# [INSTRUCTIONS TO FOLLOW]
In full and without alteration, return the records below.

- - -

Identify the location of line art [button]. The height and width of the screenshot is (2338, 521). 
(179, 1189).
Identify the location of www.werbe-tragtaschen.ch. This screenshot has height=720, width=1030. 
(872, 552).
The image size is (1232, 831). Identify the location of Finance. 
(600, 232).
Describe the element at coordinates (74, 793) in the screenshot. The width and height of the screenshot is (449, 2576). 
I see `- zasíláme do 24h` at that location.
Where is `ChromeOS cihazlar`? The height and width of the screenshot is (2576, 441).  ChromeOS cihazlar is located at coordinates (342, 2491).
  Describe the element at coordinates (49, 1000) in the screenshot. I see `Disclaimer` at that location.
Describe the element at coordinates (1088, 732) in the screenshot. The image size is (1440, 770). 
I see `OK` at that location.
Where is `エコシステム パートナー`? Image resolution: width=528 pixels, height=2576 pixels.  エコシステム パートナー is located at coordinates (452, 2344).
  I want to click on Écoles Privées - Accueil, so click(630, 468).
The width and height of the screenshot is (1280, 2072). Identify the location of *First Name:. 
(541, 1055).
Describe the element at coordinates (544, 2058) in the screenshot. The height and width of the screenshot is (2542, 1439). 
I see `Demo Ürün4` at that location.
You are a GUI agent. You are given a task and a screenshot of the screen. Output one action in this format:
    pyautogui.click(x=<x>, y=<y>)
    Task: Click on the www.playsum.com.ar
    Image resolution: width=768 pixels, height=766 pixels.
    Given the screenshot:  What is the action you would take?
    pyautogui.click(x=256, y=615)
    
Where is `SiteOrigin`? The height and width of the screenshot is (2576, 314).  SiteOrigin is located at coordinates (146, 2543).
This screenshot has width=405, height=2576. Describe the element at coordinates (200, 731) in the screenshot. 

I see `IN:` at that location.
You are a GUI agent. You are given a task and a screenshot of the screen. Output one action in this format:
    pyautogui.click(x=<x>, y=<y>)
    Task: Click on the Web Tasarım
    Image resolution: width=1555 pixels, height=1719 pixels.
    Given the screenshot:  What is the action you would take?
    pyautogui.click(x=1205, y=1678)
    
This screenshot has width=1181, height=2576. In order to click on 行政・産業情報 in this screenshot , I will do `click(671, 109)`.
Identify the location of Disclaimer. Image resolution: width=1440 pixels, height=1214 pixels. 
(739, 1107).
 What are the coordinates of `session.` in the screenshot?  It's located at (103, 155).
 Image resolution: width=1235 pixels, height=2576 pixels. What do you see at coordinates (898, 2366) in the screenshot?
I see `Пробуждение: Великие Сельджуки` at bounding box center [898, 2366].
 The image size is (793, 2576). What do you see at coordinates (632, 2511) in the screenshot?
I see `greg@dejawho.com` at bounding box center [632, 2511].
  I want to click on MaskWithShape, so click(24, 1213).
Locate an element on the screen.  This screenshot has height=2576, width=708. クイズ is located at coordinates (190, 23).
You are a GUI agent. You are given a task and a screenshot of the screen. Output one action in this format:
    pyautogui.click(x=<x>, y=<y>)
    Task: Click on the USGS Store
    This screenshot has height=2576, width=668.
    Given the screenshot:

- - -

# [EXERCISE SOLUTION]
Identify the location of line art [button]. The height and width of the screenshot is (2338, 521). 
(179, 1189).
Identify the location of www.werbe-tragtaschen.ch. This screenshot has height=720, width=1030. 
(872, 552).
The image size is (1232, 831). Identify the location of Finance. 
(600, 232).
Describe the element at coordinates (74, 793) in the screenshot. The width and height of the screenshot is (449, 2576). 
I see `- zasíláme do 24h` at that location.
Where is `ChromeOS cihazlar`? The height and width of the screenshot is (2576, 441).  ChromeOS cihazlar is located at coordinates (342, 2491).
  Describe the element at coordinates (49, 1000) in the screenshot. I see `Disclaimer` at that location.
Describe the element at coordinates (1088, 732) in the screenshot. The image size is (1440, 770). 
I see `OK` at that location.
Where is `エコシステム パートナー`? Image resolution: width=528 pixels, height=2576 pixels.  エコシステム パートナー is located at coordinates (452, 2344).
  I want to click on Écoles Privées - Accueil, so click(630, 468).
The width and height of the screenshot is (1280, 2072). Identify the location of *First Name:. 
(541, 1055).
Describe the element at coordinates (544, 2058) in the screenshot. The height and width of the screenshot is (2542, 1439). 
I see `Demo Ürün4` at that location.
You are a GUI agent. You are given a task and a screenshot of the screen. Output one action in this format:
    pyautogui.click(x=<x>, y=<y>)
    Task: Click on the www.playsum.com.ar
    Image resolution: width=768 pixels, height=766 pixels.
    Given the screenshot:  What is the action you would take?
    pyautogui.click(x=256, y=615)
    
Where is `SiteOrigin`? The height and width of the screenshot is (2576, 314).  SiteOrigin is located at coordinates (146, 2543).
This screenshot has width=405, height=2576. Describe the element at coordinates (200, 731) in the screenshot. 

I see `IN:` at that location.
You are a GUI agent. You are given a task and a screenshot of the screen. Output one action in this format:
    pyautogui.click(x=<x>, y=<y>)
    Task: Click on the Web Tasarım
    Image resolution: width=1555 pixels, height=1719 pixels.
    Given the screenshot:  What is the action you would take?
    pyautogui.click(x=1205, y=1678)
    
This screenshot has width=1181, height=2576. In order to click on 行政・産業情報 in this screenshot , I will do `click(671, 109)`.
Identify the location of Disclaimer. Image resolution: width=1440 pixels, height=1214 pixels. 
(739, 1107).
 What are the coordinates of `session.` in the screenshot?  It's located at (103, 155).
 Image resolution: width=1235 pixels, height=2576 pixels. What do you see at coordinates (898, 2366) in the screenshot?
I see `Пробуждение: Великие Сельджуки` at bounding box center [898, 2366].
 The image size is (793, 2576). What do you see at coordinates (632, 2511) in the screenshot?
I see `greg@dejawho.com` at bounding box center [632, 2511].
  I want to click on MaskWithShape, so click(24, 1213).
Locate an element on the screen.  This screenshot has height=2576, width=708. クイズ is located at coordinates (190, 23).
You are a GUI agent. You are given a task and a screenshot of the screen. Output one action in this format:
    pyautogui.click(x=<x>, y=<y>)
    Task: Click on the USGS Store
    This screenshot has height=2576, width=668.
    Given the screenshot:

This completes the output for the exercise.